If Avg cost increased:
  1. Filter traces by high cost.
  2. Compare input tokens, output tokens, model, provider, and tool calls.
  3. Check whether a prompt deployment increased system instructions, examples, retrieval context, or output length.
  4. Add cost and response-length evaluators if the issue should block future releases.

Tokens changed

If input tokens increased:
  • Inspect retrieved context.
  • Check conversation history size.
  • Compare prompt messages before and after deployment.
  • Look for new dynamic prompt or API dataset columns in evaluation workflows.
If output tokens increased:
  • Inspect response examples.
  • Check whether instructions now ask for longer reasoning, summaries, or explanations.
  • Add a response-length evaluator when brevity matters.

Eval score dropped

If Avg eval score dropped:
  1. Filter traces by evaluator failure or low score when available.
  2. Open failed spans and read evaluator reasons.
  3. Check whether failures cluster into a Behavior.
  4. Save representative spans to a regression dataset.
  5. Decide whether to fix the evaluator, dataset, prompt, tool behavior, or deployment.

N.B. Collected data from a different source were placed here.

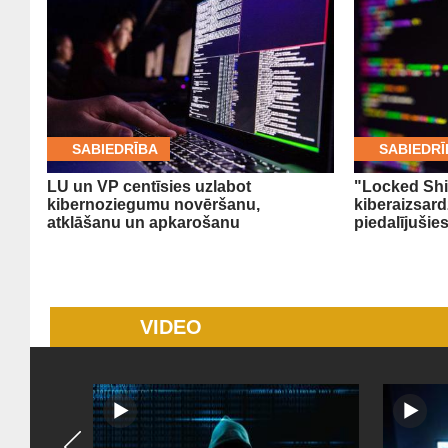
SABIEDRĪBA
SABIEDRĪ
LU un VP centīsies uzlabot
"Locked Shi
kibernoziegumu novēršanu,
kiberaizsar
atklāšanu un apkarošanu
piedalījušie
VIDEO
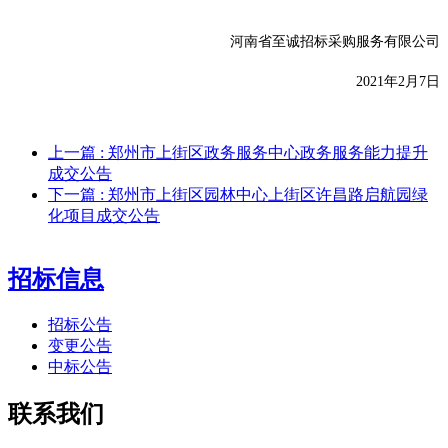
河南省至诚招标采购服务有限公司
2
021
年
2
月
7
日
上一篇
: 郑州市上街区政务服务中心政务服务能力提升
成交公告
下一篇
: 郑州市上街区园林中心上街区许昌路启航园绿
化项目成交公告
招标信息
招标公告
变更公告
中标公告
联系我们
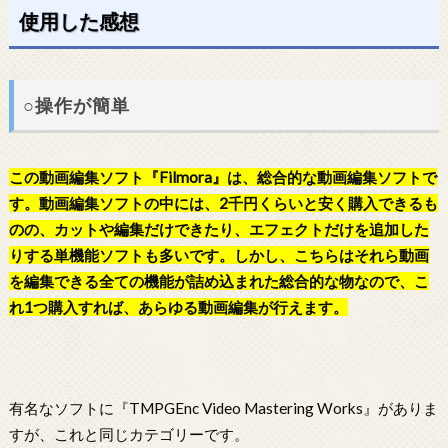
使用した感想
○操作が簡単
この動画編集ソフト『Filmora』は、総合的な動画編集ソフトで
す。動画編集ソフトの中には、2千円くらいと安く購入できるも
のの、カットや編集だけできたり、エフェクトだけを追加した
りする単機能ソフトも多いです。しかし、こちらはそれら動画
を編集できる全ての機能が詰め込まれた総合的な物なので、こ
れ1つ購入すれば、あらゆる動画編集が行えます。
有名なソフトに『TMPGEnc Video Mastering Works』がありま
すが、これと同じカテゴリーです。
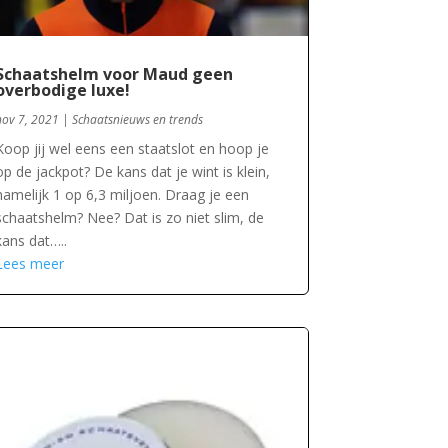
Schaatshelm voor Maud geen
overbodige luxe!
nov 7, 2021
|
Schaatsnieuws en trends
Koop jij wel eens een staatslot en hoop je
op de jackpot? De kans dat je wint is klein,
namelijk 1 op 6,3 miljoen. Draag je een
schaatshelm? Nee? Dat is zo niet slim, de
kans dat…..
Lees meer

Move from trace evidence to action

Use this decision table after inspecting representative traces:
EvidenceNext action
One isolated trace failedSave or annotate only if the case is important.
Many traces share the same semantic patternOpen Behaviors.
Prompt instructions caused the failureStart or review an Improve cycle.
Dataset coverage is missingAdd rows in Datasets.
Evaluator failed for the wrong reasonUpdate the evaluator before changing the prompt.
Tool/backend failedDebug the tool or service before changing prompt text.
Deployment introduced the issueCompare deployments and roll back if needed.

Build the incident packet

For serious changes, keep a small packet of evidence:
  • Monitor time range and metric screenshot.
  • Filtered trace view or export.
  • Representative trace IDs and span IDs.
  • Behavior link if a cluster exists.
  • Dataset rows added for regression coverage.
  • Evaluator failures or score changes.
  • Deployment comparison or rollback decision.
This packet becomes the review context for prompt owners, release owners, and support teams.
Do not approve an Improve candidate from a dashboard metric alone. Move through traces, behaviors, evaluators, and datasets until the change is grounded in examples.